:: ACTIVITY ::
Select all lines in the records that include "zona".

** Opening RECORDS SUPPLIED block **

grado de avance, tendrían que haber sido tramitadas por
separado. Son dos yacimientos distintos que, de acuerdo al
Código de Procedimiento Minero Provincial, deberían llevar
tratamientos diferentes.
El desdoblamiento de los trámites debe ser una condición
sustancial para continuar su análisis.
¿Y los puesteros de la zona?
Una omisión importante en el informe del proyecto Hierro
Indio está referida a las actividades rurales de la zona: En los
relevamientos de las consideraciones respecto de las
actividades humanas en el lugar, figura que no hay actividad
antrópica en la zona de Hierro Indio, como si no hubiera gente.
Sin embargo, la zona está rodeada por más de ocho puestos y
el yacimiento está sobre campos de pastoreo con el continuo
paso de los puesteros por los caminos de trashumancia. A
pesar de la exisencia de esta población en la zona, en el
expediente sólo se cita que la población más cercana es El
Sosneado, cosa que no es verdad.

** Closing RECORDS SUPPLIED block **
** Opening RECORDS SUPPLIED block **

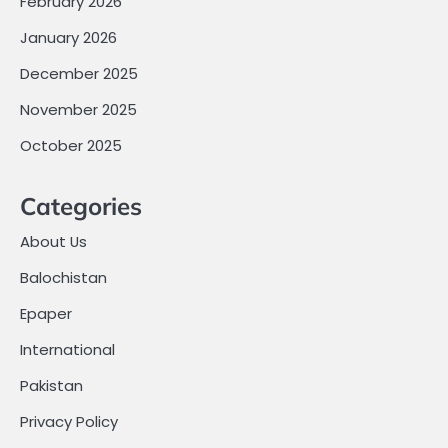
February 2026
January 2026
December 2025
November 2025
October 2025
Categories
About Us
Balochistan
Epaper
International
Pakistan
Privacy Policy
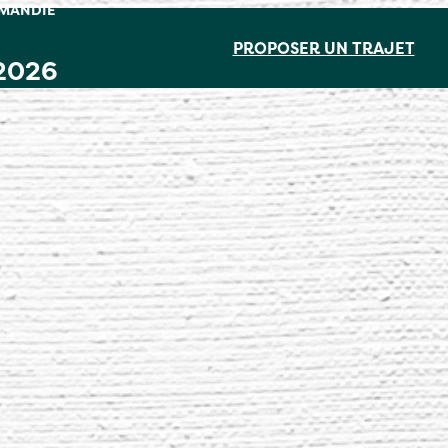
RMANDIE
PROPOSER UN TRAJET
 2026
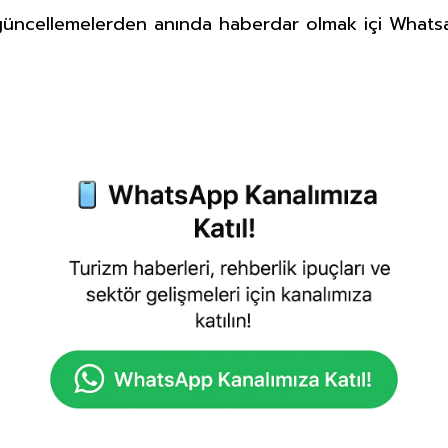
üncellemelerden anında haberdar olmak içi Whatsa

** Closing RECORDS SUPPLIED block **
** Opening RECORDS SUPPLIED block **

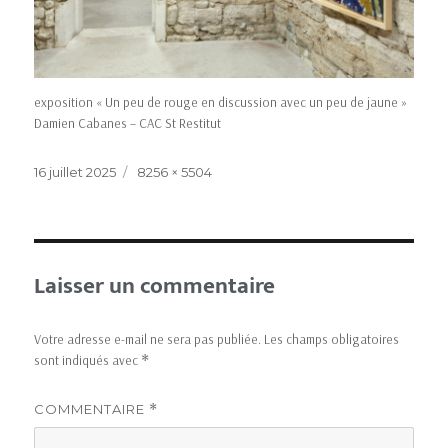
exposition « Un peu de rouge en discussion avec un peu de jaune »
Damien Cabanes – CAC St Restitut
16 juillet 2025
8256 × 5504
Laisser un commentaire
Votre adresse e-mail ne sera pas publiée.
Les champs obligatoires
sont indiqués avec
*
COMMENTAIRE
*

** Closing RECORDS SUPPLIED block **

:: WRITTEN SOLUTION ::
¿Y los puesteros de la zona?
Indio está referida a las actividades rurales de la zona: En los
antrópica en la zona de Hierro Indio, como si no hubiera gente.
Sin embargo, la zona está rodeada por más de ocho puestos y
pesar de la exisencia de esta población en la zona, en el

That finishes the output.